While I could never shake the feeling that the game was not designed around black bars for The Evil Within (and made me kinda worried about The Order), I actually hardly noticed it in 1886 because the framing felt deliberate and well done.
I thought the guns were hit and miss. Some guns feel incredibly good and punchy, while others feel like pea shooters, namely the automatic weapons. The carbine, shotgun, revolvers, and dueling pistols felt really good.
The control 1886 takes away from the player constantly took me out of the game. In TLOU, another 'cinematic' game, cutscenes were used rather sparingly in its 15+ hour campaign, and when one began you knew it was going to be important and significant; In The Order, they constantly throw in cutscenes that could have been done in gameplay and add nothing significant, which just confused me.
Instead of feeling like I was making my way through the locations, I felt like the cutscenes were taking control of my experience, chauffeuring me from one location to another going "Okay, you spent enough time in this room, let's take you to the next one!"
It wasn't until I played through 1886 that I realized how much I value the pure time I spend controlling a character and how much it adds to my immersion, much more than seeing impeccably shot cutscenes.
Out of all the things I can say about this game the most outstandingly positive thing I can say is it has hands down the best clothe bounce while walking animations I've ever seen in a game.
I'm only on chapter 5 but I 'm enjoying so far except for the first werewolf encounter(Just seemed too simple). Also, THAT GD THERMITE RIFLE! Surely someone has thought of it before right? It's almost Iconic. I expect to see it in the next game as well.
I can see where the criticism come from, if you don't like cutscenes, or walking segments, then yeah the game would be a problem for you. I don't really mind those things so it wasn't a huge issue for me.
Good game with some problems, hopefully they can learn from their mistakes if sony green light a sequel.
Finished my playthrough during the weekend, what should I say? It was bloody brilliant from start to finish, once the story keeps rolling, there is no turning back, I couldn't stop playing till the end. I can understand a game like this is not everyone's cup of tea, but I sincerely hope RAD is getting the chance to tell the story till the proper end.

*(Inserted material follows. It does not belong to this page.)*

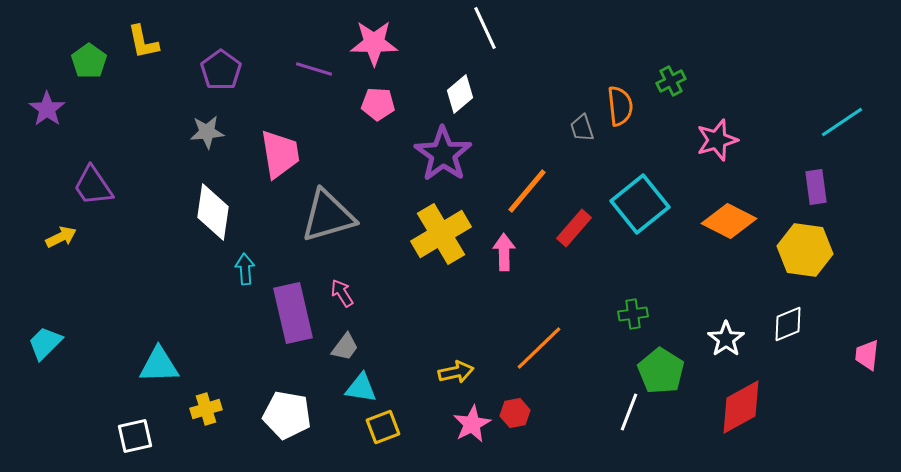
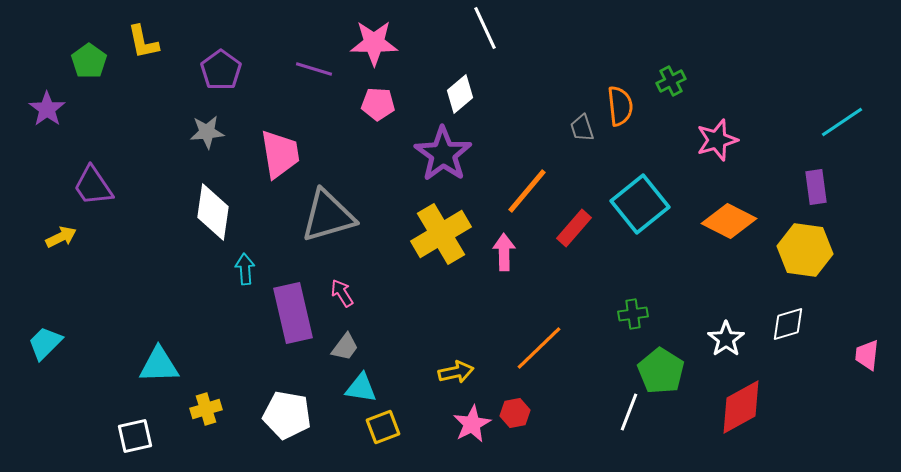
white diamond at (788, 324): rotated 6 degrees clockwise
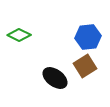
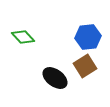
green diamond: moved 4 px right, 2 px down; rotated 20 degrees clockwise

I agree completely. I loved it besides being pissed about a couple moments of QTE rage but I got over it as soon as it was finished and was swept up again. The stealth was much improved the second time, luckily the first time was pretty over fast. The graphics and art direction are brilliant and I gotta say I had a great Bioshock infinite vibe during the game which was a good thing. The story was interesting imo and it was tense. the fire fights were fun and intense and I felt great after that last battle.
I feel like I know exactly why some of the reviewers went for the throat....the ending. even though I was yelling at the screen I got over it and I understood why. besides having no reason to play it again besides upping the difficultly and just enjoying it again. The fact that I finished it the same day I got it is not cool either. I would give it a 7.5. and I hope they make a sequel.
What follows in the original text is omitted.